Daniel Otieno, Kakamega
The government has announced an elaborate plan to clear the outstanding National Health Insurance Fund (NHIF) debt, which currently stands at Sh33 billion.
This financial burden has put immense pressure on healthcare facilities for the past decade, hindering them from the delivery of essential services to the public.
In a press statement released by State House, the government outlined a structured approach to resolve the crisis that has affected public, private, and faith-based hospitals since the dissolution of NHIF on November 22, 2024.
To alleviate the financial strain, the government will pay in full all hospitals with claims of Sh10 million or less, which represent 91per cent of the facilities previously contracted by NHIF.
The remaining 9 per cent, consisting of hospitals with claims exceeding Sh10 million, will undergo a verification process over the next 90 days, after which a payment plan will be finalized. The government has stated that a verification committee will be gazetted within a week to oversee this process.

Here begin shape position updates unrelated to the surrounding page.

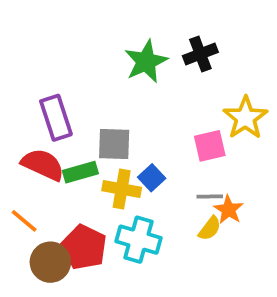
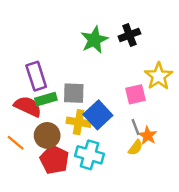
green rectangle: (80, 172) -> (46, 99), moved
blue square: (152, 178) -> (98, 115), size x1.6
gray line: (210, 197) -> (135, 127), turned 70
brown circle: (50, 262) -> (47, 135), moved

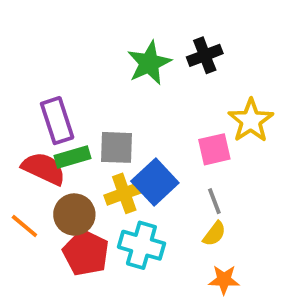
yellow cross: (79, 122) -> (124, 193), turned -30
orange star: (148, 135) -> (224, 280), moved, turned -30

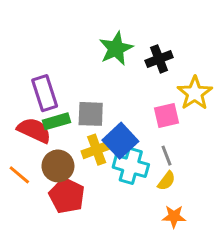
black cross: (205, 55) -> (159, 59), moved
cyan cross: (141, 245) -> (131, 166), moved

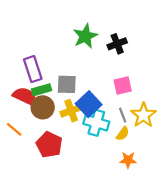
yellow star: (195, 93) -> (143, 115), moved
brown circle: (58, 166) -> (43, 107), moved

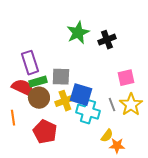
pink square: (123, 85) -> (126, 78), moved
blue square: (89, 104) -> (81, 95), turned -30
orange line: (14, 129) -> (13, 118), turned 42
yellow semicircle: (123, 134) -> (107, 136), moved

Meanwhile, under the newly established Social Health Authority (SHA), current medical claims will continue to be settled within a month.
To date, SHA has disbursed Sh18.2 billion for all undisputed claims submitted between October 1, 2024, and January 31, 2025.
The government reaffirmed its commitment to Universal Health Coverage, assuring Kenyans that any challenges encountered in implementing Taifa Care, the new national health scheme, are being addressed.
This initiative aims to restore confidence in the healthcare sector, ensuring that hospitals can continue to provide uninterrupted services to all Kenyans.
The statement follows reactions from Kenyans regarding the Auditor General’s report on the Sh104 billion SHA system deal.